In late January, I discovered I was pregnant for the third time. There was no fanfare. I jealousy wished we could be those couples who assumed a positive test equalled a baby at the end. True to her word the consultant who had supported me following my second miscarriage offered me first-rate care with this pregnancy. She booked me in for early scans, prescribed me progesterone to support with placental development as well as baby aspirin and extra folic acid. Unfortunately, the pregnancy still wasn’t meant to be. Another missed miscarriage was diagnosed at nine weeks after the familiar spotting.
It all felt so routine now.
This time I had reached the ‘magic’ number of three miscarriages in a row which triggered further investigations via the NHS. I opted for an operation to remove the pregnancy just a week before the country went into lockdown. Hospital procedures were already tightening up. I was the only patient in Outpatient Care that day allowed to have my partner accompany me in the pre-op suite. I was extremely grateful for that compassionate dispensation.
I once again dabbled with therapy but found it didn’t work for me. I know it does for plenty of others though. For me the healing process is helped by getting answers, even if those answers raise more questions. Like many couples on a fertility journey, the pandemic has cruelly interrupted any progress in the quest to have a family.
Following delays in the Karyotyping tests due to Covid, I eventually found out that our baby boy (they unexpectedly reveal the sex in the post-mortem report) was missing a chromosome 21. This I’m told is extremely rare and almost certainly resulted in the miscarriage. It also raised the question as to whether my husband or I have a chromosomal translocation that could be contributing to the miscarriages. Equally, the miscarriages may have been a series of terrible coincidences, especially as the second miscarriage at 16 weeks was the outlier and had been a viable pregnancy.

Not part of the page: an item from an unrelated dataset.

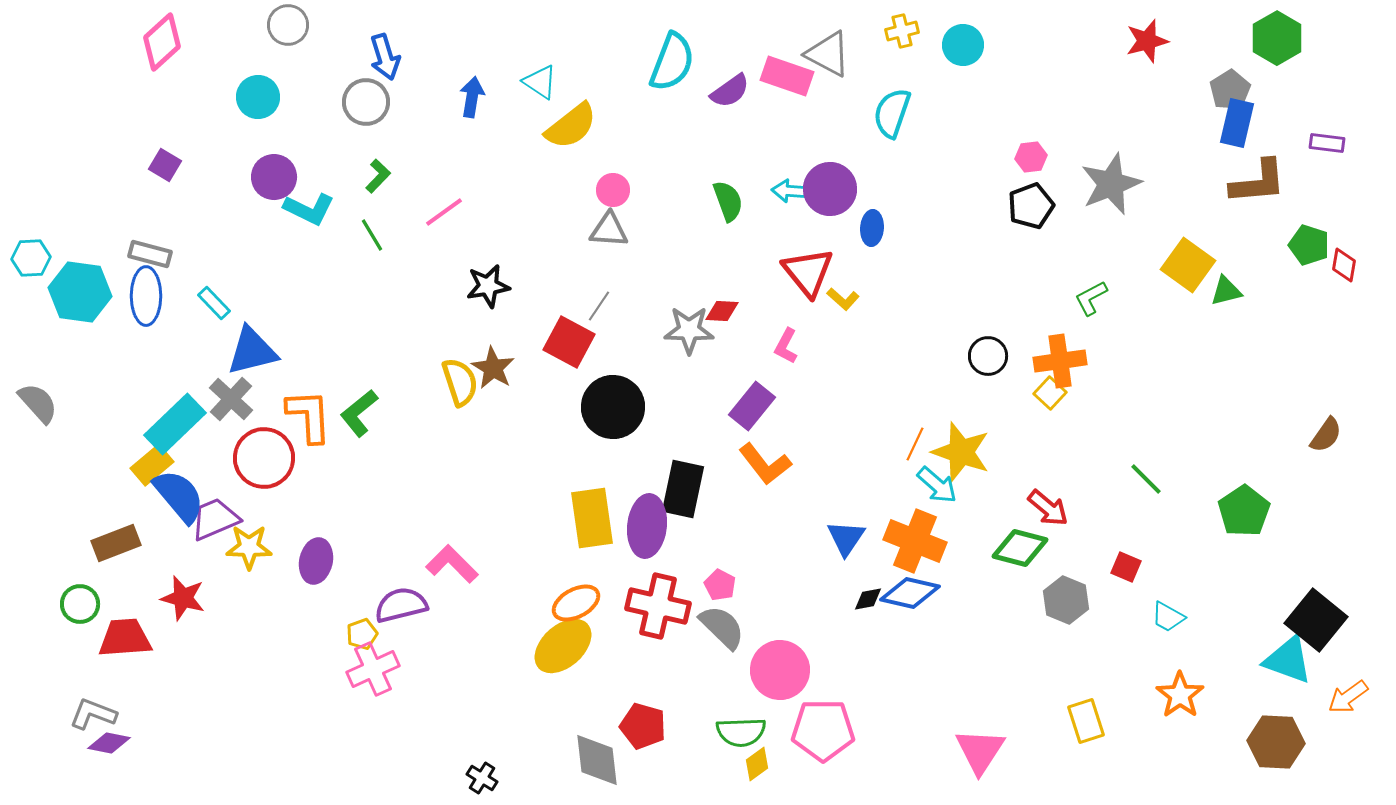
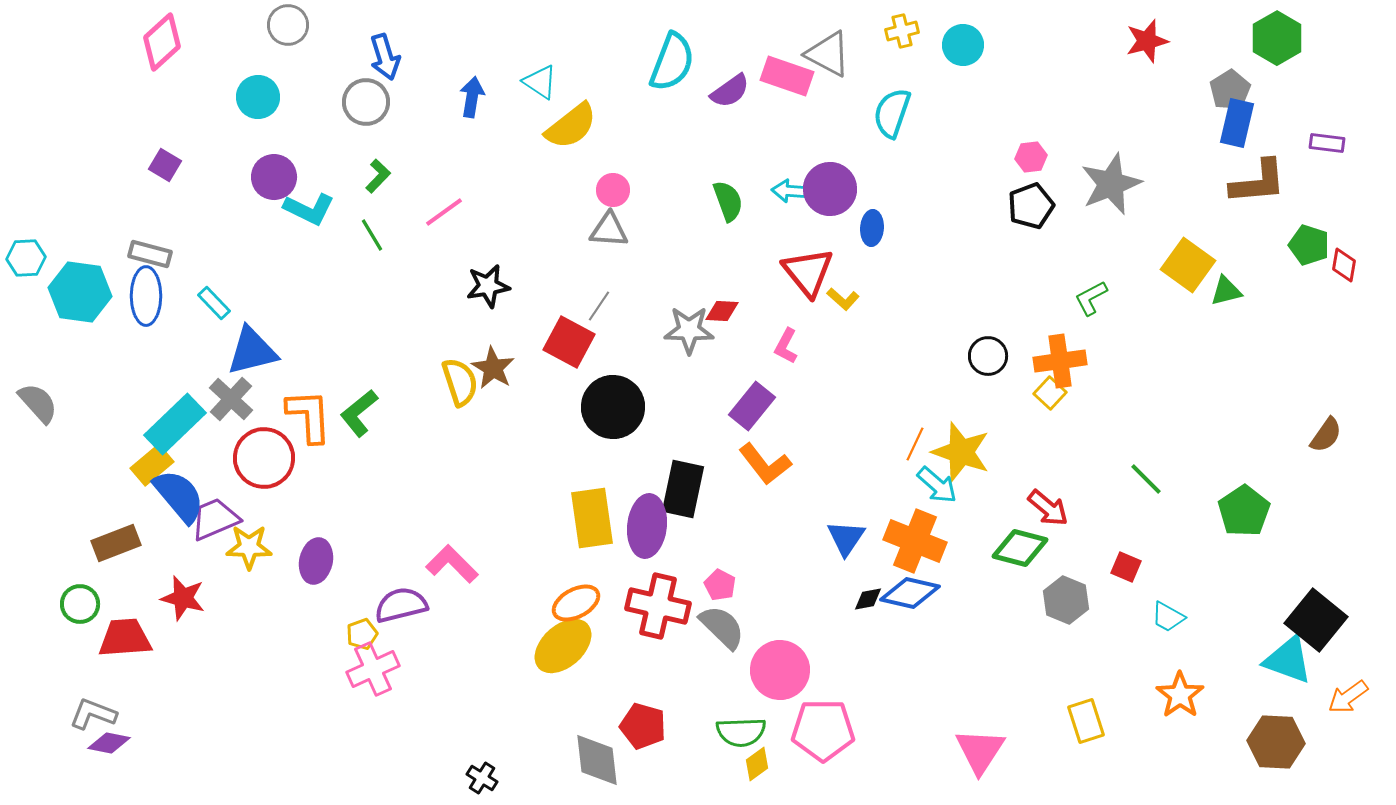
cyan hexagon at (31, 258): moved 5 px left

At the time of writing this, we face a couple more months of waiting for the results of those genetic tests.
Recurrent miscarriage for me has caused pain and grief I could never imagine, but it’s made me draw from a deep well of resilience and strength I didn’t know I had. The bad days can be very dark, leaving me feeling hopeless, anxious and angry. Angry that after multiple pregnancies, I’ve not been able to take even one of my babies home. Angry that my chance of motherhood might be slipping away, and terrified that I don’t have a Plan B that involves a future without a family.
The good days however can feel all the more special. Time spent enjoying the company of my family, friends and my beloved cats, reminds me that I am still capable of experiencing joy, and that my life is valuable and very much full of purpose even if parenthood eludes us for now. Whatever happens next, I know I won’t be facing it alone.